What are haemoglobins?

Answer 1

• a group of chemically similar molecules found in a wide variety of organisms.
• proteins with a quaternary structure allowing them to load oxygen under one set of conditions and unload it under another.

Question 2

Describe the structure of haemoglobin.

Answer 2

PRIMARY: the sequence of amino acids in the 4 peptide chains
SECONDARY: each chain is coiled into a helix
TERTIARY: each shape is folded into a precise shape so that it can carry oxygen.
QUATERNARY: all 4 polypeptides are joined to form an almost spherical shape. Each polypeptide is joined to a haem group containing a ferrous (FE2+) ion.
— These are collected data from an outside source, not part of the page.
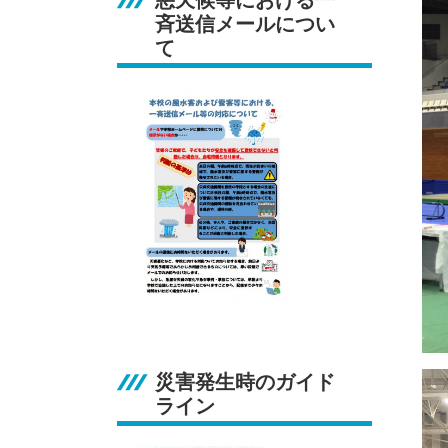
悪天候等における一
斉送信メールについ
て
災害発生時のガイド
ライン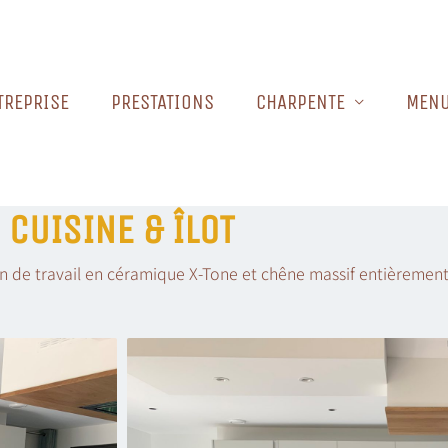
TREPRISE
PRESTATIONS
CHARPENTE
MENU
CUISINE & ÎLOT
lan de travail en céramique X-Tone et chêne massif entièrement 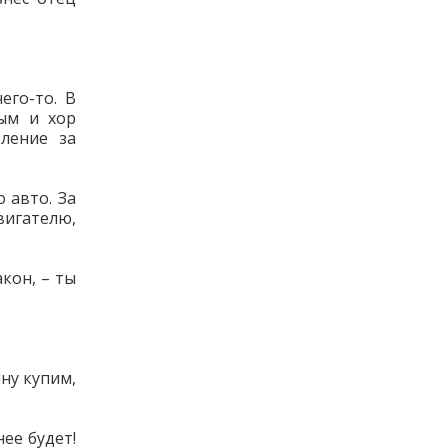
его-то. В
ным и хор
ление за
 авто. За
вигателю,
кон, – ты
ну купим,
ее будет!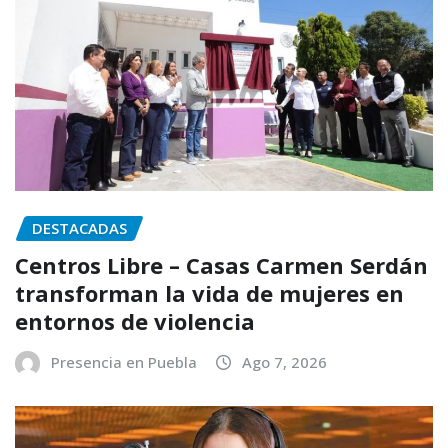
DESTACADAS
Centros Libre – Casas Carmen Serdán
transforman la vida de mujeres en
entornos de violencia
Presencia en Puebla
Ago 7, 2026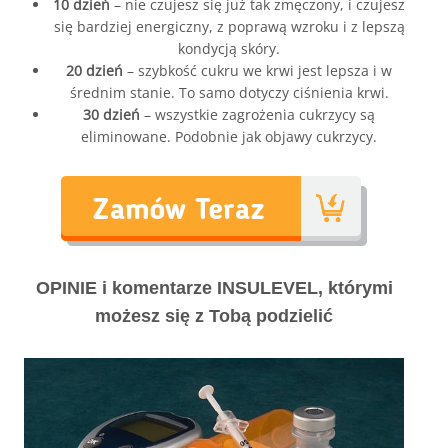
10 dzień
– nie czujesz się już tak zmęczony, i czujesz
się bardziej energiczny, z poprawą wzroku i z lepszą
kondycją skóry.
20 dzień
– szybkość cukru we krwi jest lepsza i w
średnim stanie. To samo dotyczy ciśnienia krwi.
30 dzień
– wszystkie zagrożenia cukrzycy są
eliminowane. Podobnie jak objawy cukrzycy.
OPINIE i komentarze INSULEVEL, którymi
możesz się z Tobą podzielić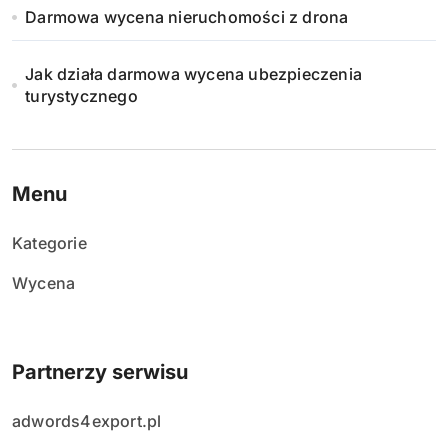
Darmowa wycena nieruchomości z drona
Jak działa darmowa wycena ubezpieczenia
turystycznego
Menu
Kategorie
Wycena
Partnerzy serwisu
adwords4export.pl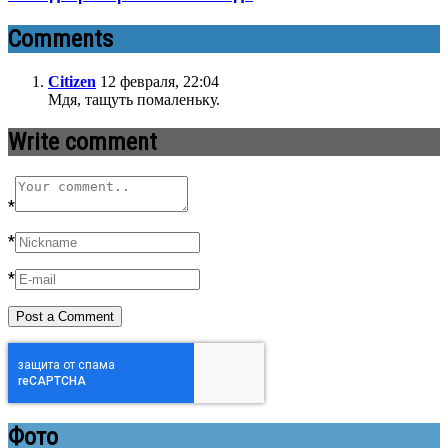
Comments
Citizen
12 февраля, 22:04
Мдя, тащуть помаленьку.
Write comment
*
*
*
Фото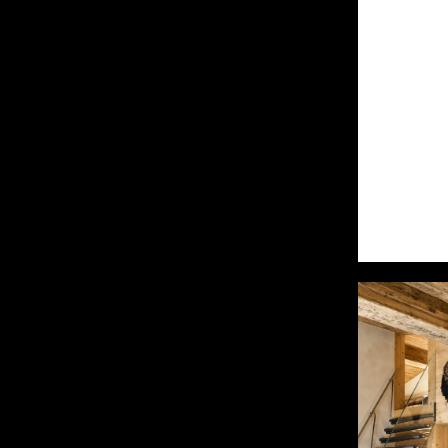
Zermatt
CHF 11'500'000.-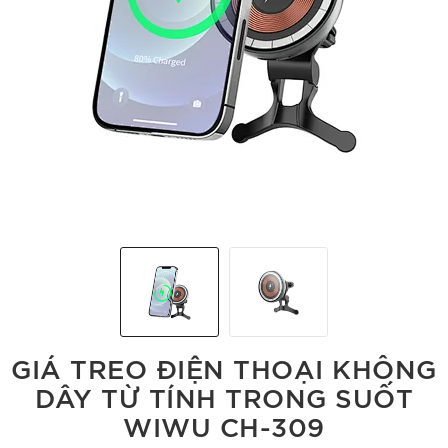
GIÁ TREO ĐIỆN THOẠI KHÔNG
DÂY TỪ TÍNH TRONG SUỐT
WIWU CH-309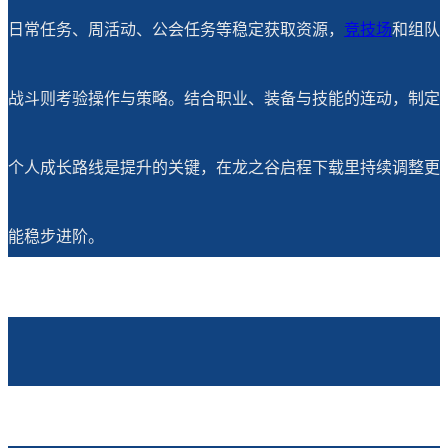
日常任务、周活动、公会任务等稳定获取资源，
竞技场
和组队
战斗则考验操作与策略。结合职业、装备与技能的连动，制定
个人成长路线是提升的关键，在龙之谷启程下载里持续调整更
能稳步进阶。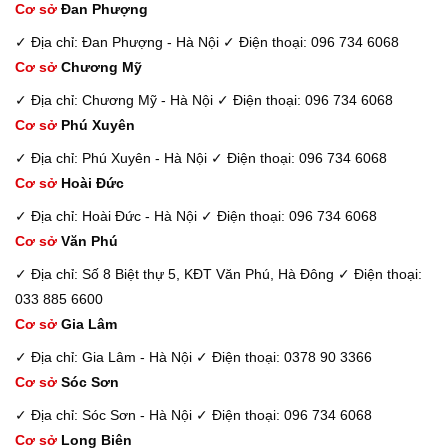
Cơ sở
Đan Phượng
✓ Địa chỉ: Đan Phượng - Hà Nội
✓ Điện thoại: 096 734 6068
Cơ sở
Chương Mỹ
✓ Địa chỉ: Chương Mỹ - Hà Nội
✓ Điện thoại: 096 734 6068
Cơ sở
Phú Xuyên
✓ Địa chỉ: Phú Xuyên - Hà Nội
✓ Điện thoại: 096 734 6068
Cơ sở
Hoài Đức
✓ Địa chỉ: Hoài Đức - Hà Nội
✓ Điện thoại: 096 734 6068
Cơ sở
Văn Phú
✓ Địa chỉ: Số 8 Biệt thự 5, KĐT Văn Phú, Hà Đông
✓ Điện thoại:
033 885 6600
Cơ sở
Gia Lâm
✓ Địa chỉ: Gia Lâm - Hà Nội
✓ Điện thoại: 0378 90 3366
Cơ sở
Sóc Sơn
✓ Địa chỉ: Sóc Sơn - Hà Nội
✓ Điện thoại: 096 734 6068
Cơ sở
Long Biên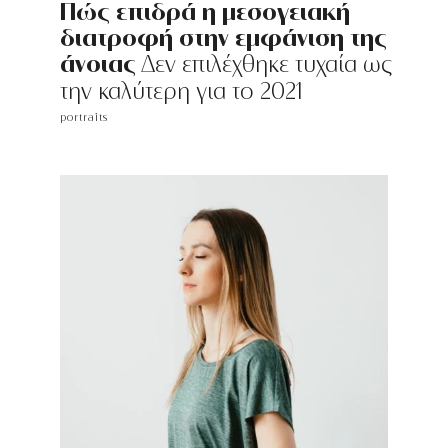
Πώς επιδρά η μεσογειακή
διατροφή στην εμφάνιση της
άνοιας
Δεν επιλέχθηκε τυχαία ως
την καλύτερη για το 2021
portraits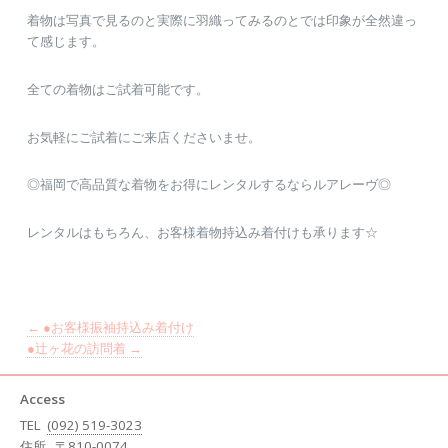
着物は写真で見るのと実際に羽織ってみるのとでは印象が全然違っ
て感じます。
全ての着物はご試着可能です。
お気軽にご試着にご来店くださいませ。
◎福岡で高品質な着物をお得にレンタルするならルアレーヴ◎
レンタルはもちろん、お客様着物持込み着付けも承ります☆
←
●お客様振袖持込み着付け
●辻ヶ花の訪問着
→
Access
TEL
(092) 519-3023
住所
〒810-0074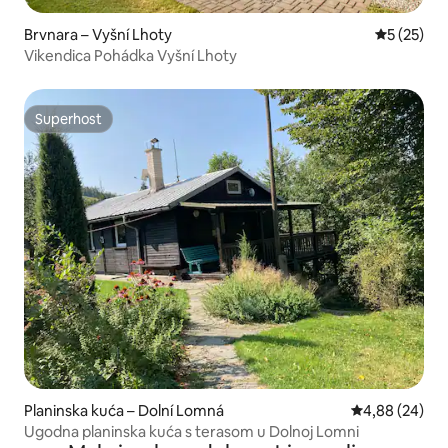
Brvnara – Vyšní Lhoty
Prosječna 
5 (25)
Vikendica Pohádka Vyšní Lhoty
Superhost
Superhost
Planinska kuća – Dolní Lomná
Prosječna ocje
4,88 (24)
Ugodna planinska kuća s terasom u Dolnoj Lomni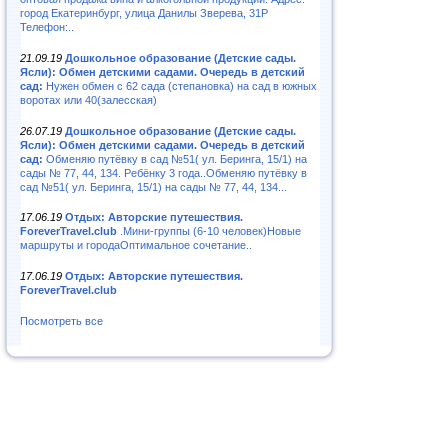
город Екатеринбург, улица Данилы Зверева, 31Р
Телефон:..
21.09.19
Дошкольное образование (Детские сады.
Ясли): Обмен детскими садами. Очередь в детский
сад:
Нужен обмен с 62 сада (степановка) на сад в южных
воротах или 40(залесская)
26.07.19
Дошкольное образование (Детские сады.
Ясли): Обмен детскими садами. Очередь в детский
сад:
Обменяю путёвку в сад №51( ул. Беринга, 15/1) на
сады № 77, 44, 134. Ребёнку 3 года..Обменяю путёвку в
сад №51( ул. Беринга, 15/1) на сады № 77, 44, 134...
17.06.19
Отдых: Авторские путешествия.
ForeverTravel.club
.Мини-группы (6-10 человек)Новые
маршруты и городаОптимальное сочетание..
17.06.19
Отдых: Авторские путешествия.
ForeverTravel.club
Посмотреть все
Each ion can combine with a single oxygen molecule, meaning 4 are carried by a single haemoglobin molecule.

Question 3

What is loading/associating?

Answer 3

The process by which haemoglobin binds to the oxygen in the lungs

Question 4

What is unloading/dissociating?

Answer 4

the process by which haemoglobin releases oxygen in the tissues

Question 5

How does affinity effect loading/unloading?

Answer 5

• haemoglobins with a high affinity for oxygen take it up more easily but release it less easily
• haemoglobins with a low affinity for oxygen take it up less easily but release it more easily

Question 6

What is the role of haemoglobins and what does it need to perform this?

Answer 6

• Its role is to transport oxygen. to do this it must:
• readily associate with oxygen at the gas exchange surface
• readily dissociate at tissues requiring oxygen

Question 7

How does haemoglobin readily associate/dissociate with oxygen?

Answer 7

• It changes affinity to oxygen under different conditions

- its shape changes in the presence of carbon dioxide so i binds to oxygen more loosely.

Question 8

Why are there different haemoglobins?

Answer 8

• haemoglobin from different species have different affinities for oxygen
• this is because they have different primary structures, so different 3D shapes and oxygen binding properties.